Aujourd'hui, c'est celle des retraités. Selon Le Figaro, les pistes s'accumulent à Bercy et dans les couloirs de Matignon : hausse de la CSG sur les pensions, rabot sur l'abattement fiscal de 10 % dont bénéficient les retraités, voire taxation accrue du patrimoine. Le tout enrobé dans un discours de « justice fiscale » et d'« effort partagé ». Traduction libre : puisque les actifs râlent, on va faire payer ceux qui ne peuvent plus aller en grève.
Je ne dis pas que les retraités sont une catégorie intouchable. Mais je dis que ce débat arrive dans le mauvais ordre. Avant de parler de nouveaux prélèvements, il faudrait commencer par expliquer aux Français où passe l'argent des 1 600 milliards d'euros de dépenses publiques annuelles. Et pourquoi la France dépense 57 % de son PIB — record quasi absolu en Europe — sans offrir des services publics supérieurs à ceux des Pays-Bas, qui s'en sortent avec dix points de moins.
Pendant ce temps, nos voisins allègent les impôts
Le contraste est saisissant. Cette même semaine, le nouveau Premier ministre britannique Andy Burnham annonçait une réduction de la taxe sur les pubs, discothèques et salles de concert. Objectif : sauver des milliers d'établissements étranglés par la hausse des coûts, soutenir l'emploi local, redonner du souffle à une économie populaire. Une mesure ciblée, concrète, qui coûte peu à l'État et qui produit immédiatement un effet sur le tissu économique.
En France, pendant ce temps, on réfléchit à qui taxer davantage. La symétrie est parfaite — et désespérante.
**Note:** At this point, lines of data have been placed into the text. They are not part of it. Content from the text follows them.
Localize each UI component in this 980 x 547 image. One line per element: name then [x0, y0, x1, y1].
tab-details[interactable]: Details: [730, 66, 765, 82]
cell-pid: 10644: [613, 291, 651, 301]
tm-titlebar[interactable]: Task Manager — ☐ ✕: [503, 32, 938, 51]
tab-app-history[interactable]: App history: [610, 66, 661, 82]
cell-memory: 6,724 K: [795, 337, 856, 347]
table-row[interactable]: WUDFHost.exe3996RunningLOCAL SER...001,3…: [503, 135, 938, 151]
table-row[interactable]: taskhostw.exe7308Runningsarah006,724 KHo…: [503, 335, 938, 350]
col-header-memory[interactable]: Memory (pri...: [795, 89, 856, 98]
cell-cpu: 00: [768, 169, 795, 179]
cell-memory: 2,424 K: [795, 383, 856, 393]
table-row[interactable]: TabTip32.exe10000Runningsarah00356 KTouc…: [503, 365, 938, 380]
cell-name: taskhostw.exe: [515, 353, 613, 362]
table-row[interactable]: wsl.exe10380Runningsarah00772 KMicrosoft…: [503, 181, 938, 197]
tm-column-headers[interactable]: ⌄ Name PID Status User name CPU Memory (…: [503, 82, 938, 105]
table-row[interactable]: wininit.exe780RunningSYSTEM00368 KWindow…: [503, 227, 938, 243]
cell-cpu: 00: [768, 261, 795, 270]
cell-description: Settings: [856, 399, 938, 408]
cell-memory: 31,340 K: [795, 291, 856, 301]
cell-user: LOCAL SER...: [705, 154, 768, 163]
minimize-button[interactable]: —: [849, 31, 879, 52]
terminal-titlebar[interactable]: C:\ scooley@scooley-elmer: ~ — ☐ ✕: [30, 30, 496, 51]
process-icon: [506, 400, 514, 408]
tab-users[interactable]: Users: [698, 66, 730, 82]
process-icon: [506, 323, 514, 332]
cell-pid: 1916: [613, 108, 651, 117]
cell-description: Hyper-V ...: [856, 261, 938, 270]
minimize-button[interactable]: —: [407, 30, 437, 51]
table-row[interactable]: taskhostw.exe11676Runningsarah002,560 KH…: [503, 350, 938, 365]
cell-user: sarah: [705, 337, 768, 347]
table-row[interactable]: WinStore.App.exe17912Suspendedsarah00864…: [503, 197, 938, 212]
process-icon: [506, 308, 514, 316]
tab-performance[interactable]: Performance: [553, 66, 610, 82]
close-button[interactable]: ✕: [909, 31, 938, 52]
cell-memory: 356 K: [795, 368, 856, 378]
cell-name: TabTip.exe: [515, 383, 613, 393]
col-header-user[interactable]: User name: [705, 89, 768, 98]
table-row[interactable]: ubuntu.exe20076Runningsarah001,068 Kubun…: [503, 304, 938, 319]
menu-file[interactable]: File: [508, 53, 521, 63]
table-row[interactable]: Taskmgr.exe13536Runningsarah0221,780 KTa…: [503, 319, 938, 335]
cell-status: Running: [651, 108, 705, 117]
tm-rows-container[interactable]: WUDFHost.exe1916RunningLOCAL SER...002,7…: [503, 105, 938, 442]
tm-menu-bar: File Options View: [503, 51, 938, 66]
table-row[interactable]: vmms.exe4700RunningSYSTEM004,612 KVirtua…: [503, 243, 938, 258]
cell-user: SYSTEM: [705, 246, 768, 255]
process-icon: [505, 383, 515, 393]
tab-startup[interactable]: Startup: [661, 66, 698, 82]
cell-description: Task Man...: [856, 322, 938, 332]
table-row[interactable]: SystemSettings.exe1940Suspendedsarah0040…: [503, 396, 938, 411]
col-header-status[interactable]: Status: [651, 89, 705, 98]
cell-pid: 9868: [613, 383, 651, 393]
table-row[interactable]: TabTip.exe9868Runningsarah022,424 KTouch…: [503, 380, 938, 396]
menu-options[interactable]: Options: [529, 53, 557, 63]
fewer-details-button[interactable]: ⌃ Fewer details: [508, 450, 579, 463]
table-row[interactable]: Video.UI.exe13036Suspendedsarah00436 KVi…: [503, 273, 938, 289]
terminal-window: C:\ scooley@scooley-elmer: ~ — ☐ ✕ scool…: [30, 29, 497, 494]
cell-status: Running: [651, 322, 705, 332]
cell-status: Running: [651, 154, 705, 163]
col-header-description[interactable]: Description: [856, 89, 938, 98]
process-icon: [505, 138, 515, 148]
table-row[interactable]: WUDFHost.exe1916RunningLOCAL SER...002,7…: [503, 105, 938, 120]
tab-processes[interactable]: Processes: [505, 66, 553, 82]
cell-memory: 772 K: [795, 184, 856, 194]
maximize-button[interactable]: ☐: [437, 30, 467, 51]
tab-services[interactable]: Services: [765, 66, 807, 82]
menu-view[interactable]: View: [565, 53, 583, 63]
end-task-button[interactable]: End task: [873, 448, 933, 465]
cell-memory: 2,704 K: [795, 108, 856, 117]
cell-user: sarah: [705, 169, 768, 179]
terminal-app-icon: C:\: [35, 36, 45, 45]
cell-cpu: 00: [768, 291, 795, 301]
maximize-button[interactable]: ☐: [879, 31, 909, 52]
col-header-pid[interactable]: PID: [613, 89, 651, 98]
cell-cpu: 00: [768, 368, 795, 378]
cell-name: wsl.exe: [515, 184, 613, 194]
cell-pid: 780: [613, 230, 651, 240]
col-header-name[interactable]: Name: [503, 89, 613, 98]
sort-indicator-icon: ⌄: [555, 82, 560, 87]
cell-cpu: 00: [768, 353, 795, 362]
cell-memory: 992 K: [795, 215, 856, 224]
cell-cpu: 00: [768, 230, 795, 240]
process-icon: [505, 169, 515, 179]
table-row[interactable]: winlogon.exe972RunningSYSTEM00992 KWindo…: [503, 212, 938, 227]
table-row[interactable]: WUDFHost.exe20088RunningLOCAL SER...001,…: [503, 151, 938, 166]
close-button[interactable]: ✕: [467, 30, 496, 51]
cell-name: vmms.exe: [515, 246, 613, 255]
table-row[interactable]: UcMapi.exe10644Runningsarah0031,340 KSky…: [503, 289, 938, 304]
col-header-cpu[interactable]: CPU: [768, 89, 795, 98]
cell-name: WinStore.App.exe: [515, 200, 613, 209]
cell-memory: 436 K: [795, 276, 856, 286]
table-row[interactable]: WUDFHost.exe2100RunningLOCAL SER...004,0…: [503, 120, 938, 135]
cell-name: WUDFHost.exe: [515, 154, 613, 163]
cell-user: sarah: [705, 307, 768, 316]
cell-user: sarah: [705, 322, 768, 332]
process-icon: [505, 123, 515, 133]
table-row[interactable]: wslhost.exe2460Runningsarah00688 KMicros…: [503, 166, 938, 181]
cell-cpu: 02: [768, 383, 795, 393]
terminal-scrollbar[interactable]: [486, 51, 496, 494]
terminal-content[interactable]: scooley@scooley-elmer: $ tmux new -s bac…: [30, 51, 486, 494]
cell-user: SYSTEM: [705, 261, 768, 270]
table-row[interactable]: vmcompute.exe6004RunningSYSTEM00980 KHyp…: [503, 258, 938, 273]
Je pense que ce tropisme fiscal révèle quelque chose de profond dans notre rapport à l'État : l'idée que tout problème budgétaire se résout par la recette, jamais par la dépense. Or, le déficit commercial français s'enfonce dans le rouge, les rendements obligataires européens atteignent des sommets, l'inflation menace de reprendre de la vigueur — et notre réponse collective serait de ponctionner davantage des ménages qui épargnent et consomment ?
Le vrai sujet que personne ne veut traiter
Le vrai débat, celui qu'on évite soigneusement à l'approche de 2027, c'est celui de la taille de l'État. Pas de l'âge de la retraite, pas du taux de CSG. La question centrale est simple : peut-on continuer à financer un État qui pèse plus de la moitié de la richesse nationale, avec une dette qui dépasse 3 200 milliards d'euros, sans jamais remettre en cause une seule ligne de dépense ?
La réponse des politiques, toutes familles confondues, est apparemment : oui, en trouvant de nouveaux contribuables à pressurer.
Les retraités d'aujourd'hui ont cotisé toute leur vie avec la promesse d'un système équitable. On peut discuter de son financement. Mais commencer par eux, sans avoir au préalable passé les dépenses publiques à la toise, c'est inverser la priorité. Et une fois de plus, faire payer les autres plutôt que se réformer soi-même.
L'État, ce grand réformateur des autres, reste définitivement irréformable lui-même.